Indian Women in the past enjoyed an exalted position in the society
It is said that, the worth of a civilization can be measured by the place that it gives to women in the society. It is also true that where women are honored, there gods live.
Indian Women in the past enjoyed an exalted position in the society. They excelled in various spheres of life and enjoyed every kind of liberty to develop themselves, socially, morally and intellectually. However, the position did not remain the same for long. During Muslim and British rule, her position was eclipsed. She was deprived of a wide measure of liberty and was confined within the four walls of the house.
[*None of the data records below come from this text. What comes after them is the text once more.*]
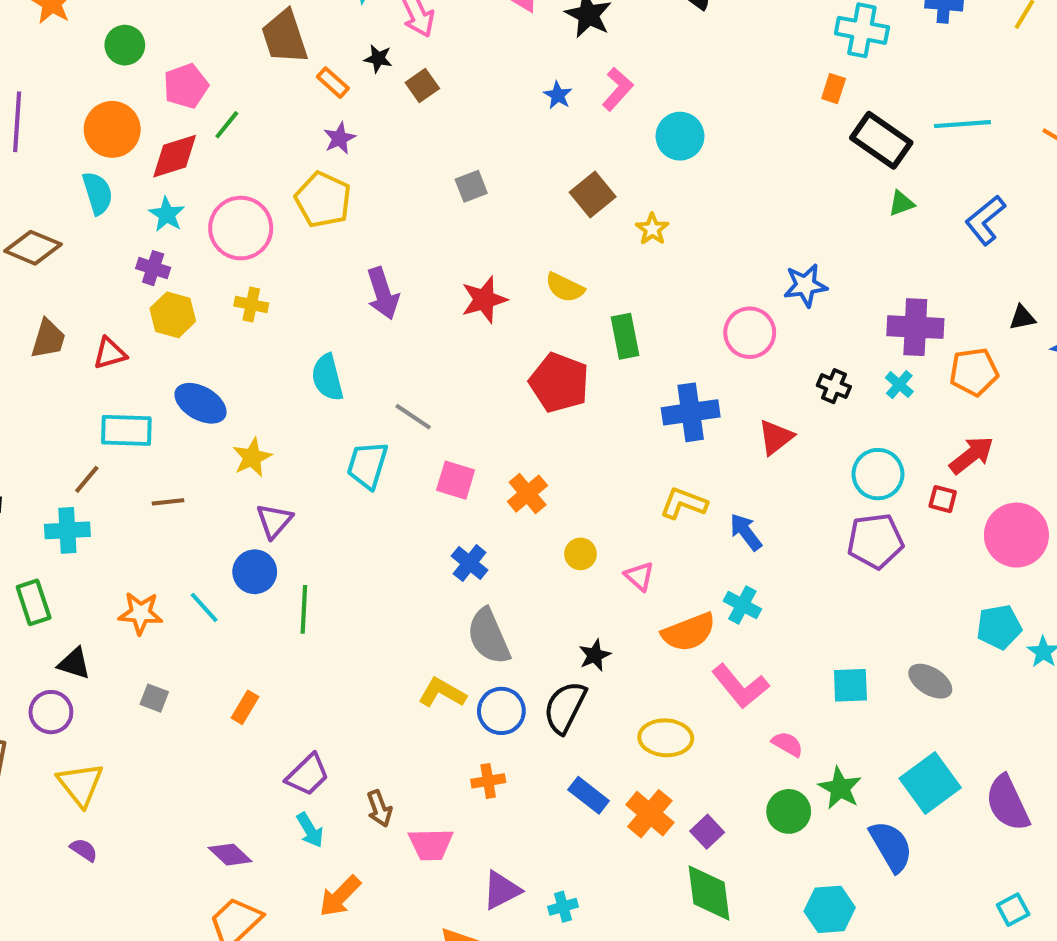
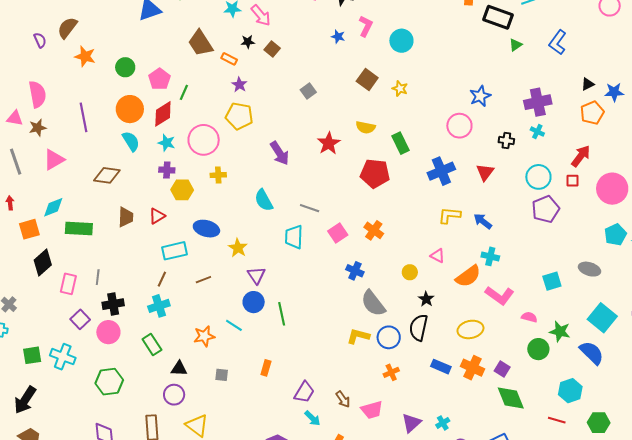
orange pentagon: (974, 372) -> (592, 113), moved
pink square: (456, 480) -> (338, 233), turned -36
yellow circle: (581, 554) -> (410, 272), moved

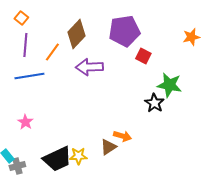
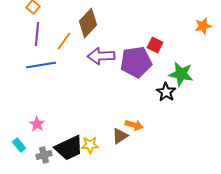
purple pentagon: (124, 31) -> (136, 62), moved
pink star: (25, 122) -> (37, 124), moved
gray cross: (17, 166) -> (44, 155), moved

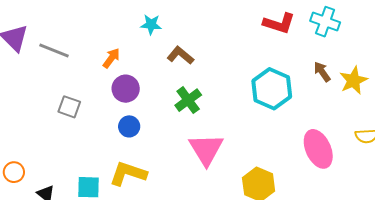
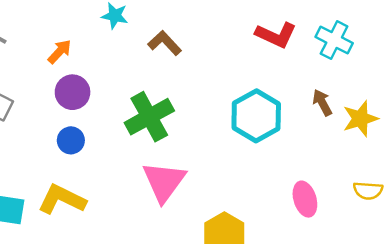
brown L-shape: (180, 55) -> (165, 43), moved
green cross: (188, 100) -> (149, 117), size x1.4
pink ellipse: (318, 149) -> (305, 199), size x0.7

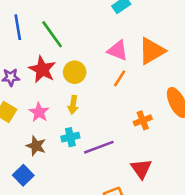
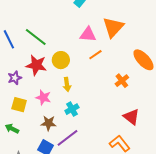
orange line: (120, 78) -> (95, 55), turned 40
purple line: (99, 147) -> (68, 138), moved

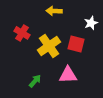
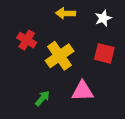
white star: (91, 23) -> (103, 18), moved
red square: (76, 44) -> (104, 53), moved

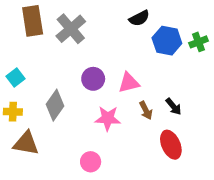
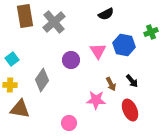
blue hexagon: (167, 41) -> (124, 45), moved
pink triangle: (129, 83) -> (98, 51), moved, turned -48
pink star: (108, 118) -> (96, 100), moved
She was thought more as a possession than a human being. She was reduced to be a play thing of man and an object to gratify his lust, whims and fancies.
The status of women in India has been subject to many great changes over the past few millennia. From equal status with men in ancient times through the low points of the medieval period, to the promotion of equal rights by many reformers, the history of women in India has been eventful. In modern India, besides women have held high offices in India including that of the President, Prime Minister, Speaker of the Lok Sabha and Leader of the Opposition, they still suffer rapes, discrimination, etc.
Very well names all over the world like Kalpana Chawla: The Indian born, who fought her way up into NASA and was the first women in space, and Indira Gandhi: The Iron Woman of India was the Prime Minister of the Nation, Beauty Queens like Aishwarya Rai and Susmita Sen, and Mother Teresa are not representative of the condition of Indian women. Kiran Majumdar Shaw is the richest Indian woman. But she still has to go a long way to achieve equal status in the minds of Indian men.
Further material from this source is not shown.